A third time, policeman number 64 calmly and without any irritation gave him the order to move:
“Don’t you hear me ordering you to move along?”
Crainquebille had what seemed to him too important a reason to stay where he was. And again he simply and artlessly explained it:
“Good Lord! I’m telling you I’m waiting for my money.”
The policeman replied:
“Perhaps you would like me to bring charges against you for violating police regulations? If that’s what you want, you only have to say so.”
To these words Crainquebille only slowly shrugged his shoulders, looked despondently at the policeman, and raised his eyes to heaven. And this look said:
“God sees what a law-breaker I am!”
Perhaps because he did not understand the expression of this look or found in it insufficient justification for disobedience, the policeman again asked the vendor in a sharp and severe tone whether he had understood him.
Just at that moment there was an extraordinary congestion of vehicles in the Rue Montmartre. Cabs, carriages, furniture vans, omnibuses, and carts, pressed one against the other, seemed to be inextricably linked together. From all sides came cries and curses.
The coachmen lazily exchanged hearty insults from a distance with the shop clerks, and the omnibus conductors, considering Crainquebille the cause of the confusion, called him a “nasty leek.”
Meanwhile curious onlookers had gathered on the sidewalk and were listening to the argument. And the policeman, seeing that he was being observed, now thought only of displaying his authority.
“Very well,” he said and pulled from his pocket a dirty little notebook and a very short pencil.
Crainquebille persisted, obeying some inner force. Besides, it was now impossible for him to move either forward or backward. The wheel of his cart had, unfortunately, caught in the wheel of a milk wagon.
And tearing at his hair in desperation, he cried:
“I’m telling you I’m waiting for my money! What bad luck! Troubles never come alone! Good Lord!”

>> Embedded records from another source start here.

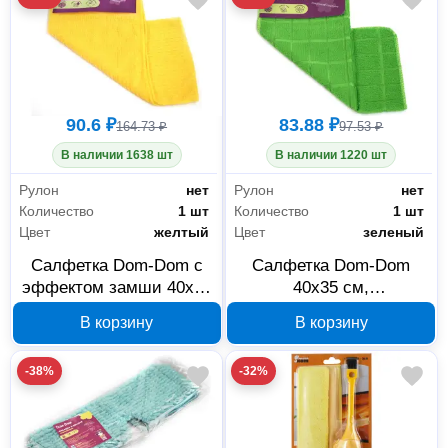
90.6 ₽
83.88 ₽
164.73 ₽
97.53 ₽
В наличии 1638 шт
В наличии 1220 шт
Рулон
нет
Рулон
нет
Количество
1 шт
Количество
1 шт
Цвет
желтый
Цвет
зеленый
Салфетка Dom-Dom с
Салфетка Dom-Dom
эффектом замши 40x40
40x35 см,
см, микрофибра 231-
антибактериальная
В корзину
В корзину
0044
микрофибра 231-0043
-38%
-32%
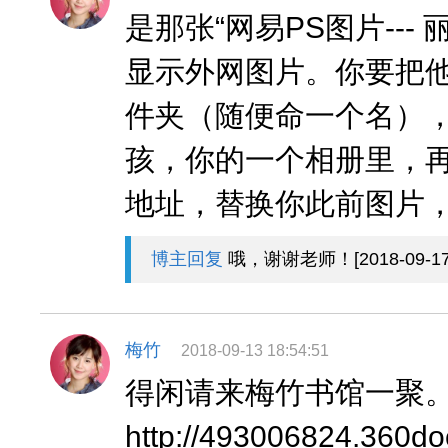
是那张“网易PS图片---
显示外网图片。你要把
件夹（随便命一个名）
孩，你的一个相册里，
地址，替换你此前图片，
博主回复
哦，谢谢老师！[2018-09-17 1
梅竹
2018-09-13 18:54:51
得闲请来梅竹书馆一聚
http://493006824.360d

Policeman number 64 considered himself insulted by these words, which expressed, however, more despair than protest. And since every insult took for him a traditional, correct, time-honored, and one might even say almost ritual form of expression—“Death to the cows!”—it was in this form that he perceived and processed in his brain the words of the offender.
“Ah! You said ‘Death to the cows!’ Very well, follow me.”
The vendor stared with extreme bewilderment and despair, his eyes wide open, at policeman number 64, and crossing his arms over his blue smock, cried:
“I said ‘Death to the cows’? Me?.. Oh!..”
His arrest was greeted with laughter by the shop clerks and street urchins. It answered to the passion of every human crowd for low and cruel spectacles. But at that moment an old man, dressed all in black and wearing a tall hat, pushed through the crowd of bystanders. He approached the policeman and said to him in a quiet, gentle, but very firm voice:
“You are mistaken. This man did not insult you.”
“Mind your own business,” the policeman replied, not accompanying his words with threats this time, since he was addressing a well-dressed man.
With great calm and restraint the old man continued to insist. Then the policeman informed him that he must explain himself to the police commissioner.
Meanwhile Crainquebille cried again:
“And I said ‘Death to the cows’! Oh!..”
When he uttered these strange words, Madame Bayard, the cobbler’s wife, came out of the shop with money in her hand. But the policeman was already holding him by the collar, and Madame Bayard, considering that it was not worth paying her debt to a man being led to the police station, put her fourteen sous back in her apron pocket.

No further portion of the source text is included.